Carmela Giancotta scite author profile

Mass SARS-Cov-2 vaccination campaign represents the only strategy to defeat the global pandemic we are facing. Immunocompromised patients represent a vulnerable population at high risk of developing severe COVID-19 and thus should be prioritized in the vaccination programs and in the study of the vaccine efficacy. Nevertheless, most data on efficacy and safety of the available vaccines derive from trials conducted on healthy individuals; hence, studies on immunogenicity of SARS-CoV2 vaccines in such populations are deeply needed. Here, we perform an observational longitudinal study analyzing the humoral and cellular response following the BNT162b2 mRNA COVID-19 vaccine in a cohort of patients affected by inborn errors of immunity (IEI) compared to healthy controls (HC).

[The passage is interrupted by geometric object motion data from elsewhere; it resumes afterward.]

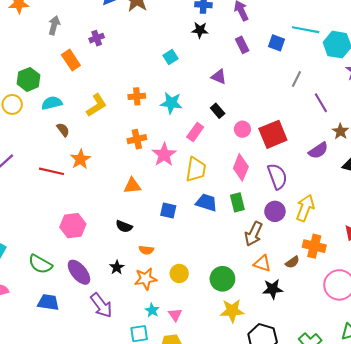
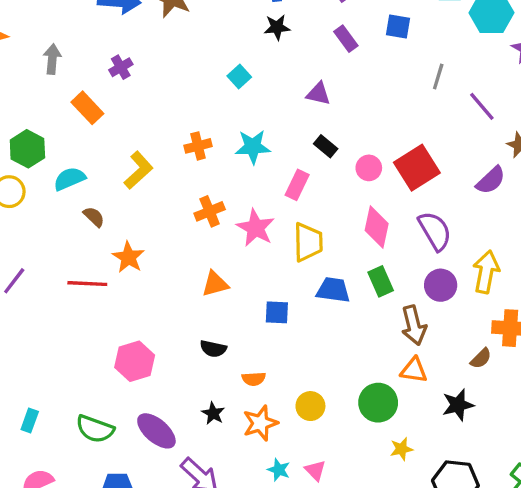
brown arrow: (254, 234) -> (414, 325), turned -30
orange triangle: (262, 263) -> (414, 370), moved
yellow star: (232, 311) -> (402, 449), size x0.6

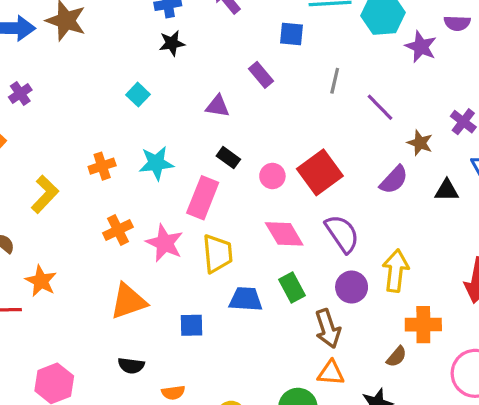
purple rectangle: (346, 39) -> (261, 75), moved
pink rectangle: (297, 185) -> (203, 198), size x1.4
pink diamond: (377, 227) -> (284, 234), turned -39
orange triangle: (215, 284) -> (128, 301), size x1.4

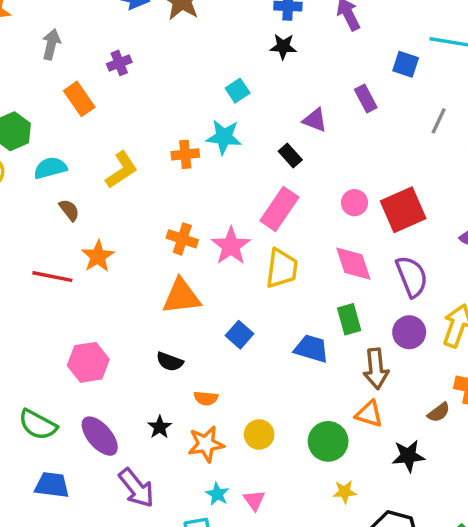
black rectangle: (228, 158) -> (290, 155), moved
cyan star: (156, 163) -> (224, 137), moved
orange cross: (118, 230) -> (182, 239), moved, turned 32
blue trapezoid: (246, 299) -> (311, 349), moved
blue square: (192, 325) -> (239, 335), turned 30

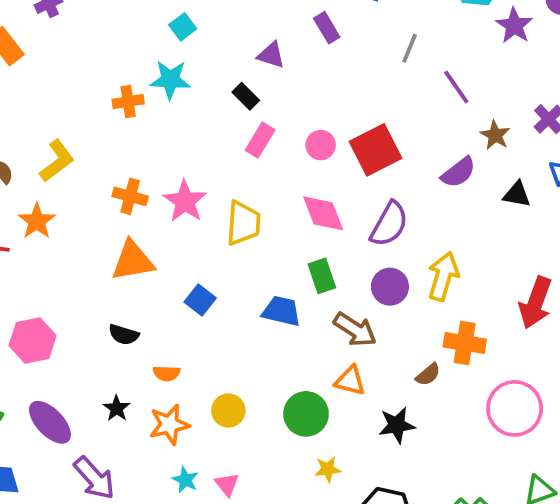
yellow L-shape: (121, 170) -> (57, 161), moved
pink rectangle: (279, 209) -> (260, 140), moved, size x0.7
purple semicircle: (412, 276) -> (389, 224), turned 54
brown arrow: (376, 369) -> (355, 330), turned -48

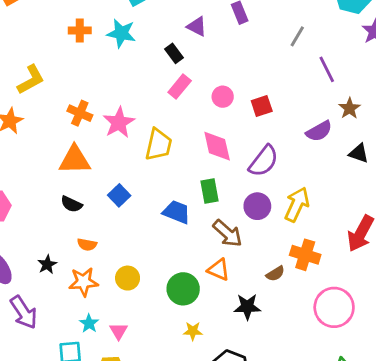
orange cross: (128, 102) -> (80, 30), moved
red square: (375, 150) -> (262, 106), size x0.6
black semicircle: (124, 335) -> (71, 204), moved

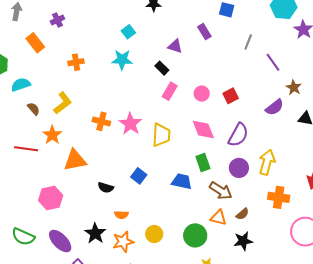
orange cross: (80, 30) -> (76, 62), moved
orange triangle: (75, 160) -> (75, 160), moved
black star: (47, 264) -> (95, 233), size x1.5
brown semicircle: (275, 274) -> (242, 214), moved

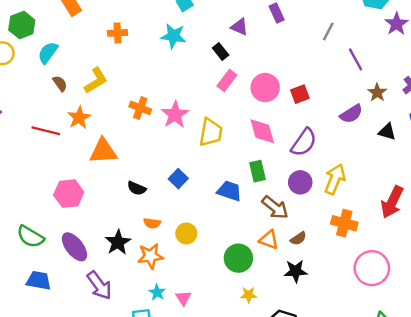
cyan semicircle: (21, 85) -> (48, 53), turned -42
pink circle: (202, 94) -> (265, 88), size x1.5
yellow circle: (154, 234) -> (186, 233), moved

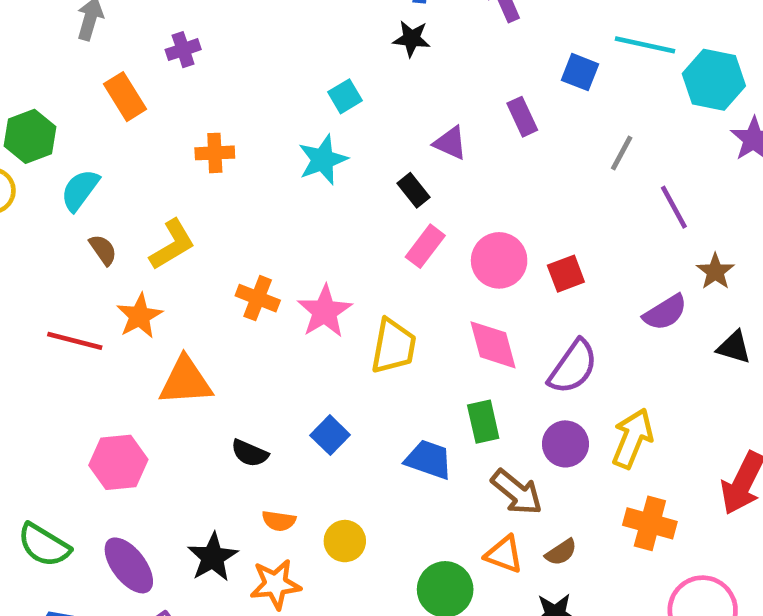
cyan star: (173, 36) -> (323, 160), turned -30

We show that both IEI and HC groups experienced a significant increase in anti-SARS-CoV-2 Abs 1 week after the second scheduled dose as well as an overall statistically significant expansion of the Ag-specific CD4+CD40L+ T cells in both HC and IEI. Five IEI patients did not develop any specific CD4+CD40L+ T cellular response, with one of these patients unable to also mount any humoral response. These data raise immunologic concerns about using Ab response as a sole metric of protective immunity following vaccination for SARS-CoV-2. Taken together, these findings suggest that evaluation of vaccine-induced immunity in this subpopulation should also include quantification of Ag-specific T cells.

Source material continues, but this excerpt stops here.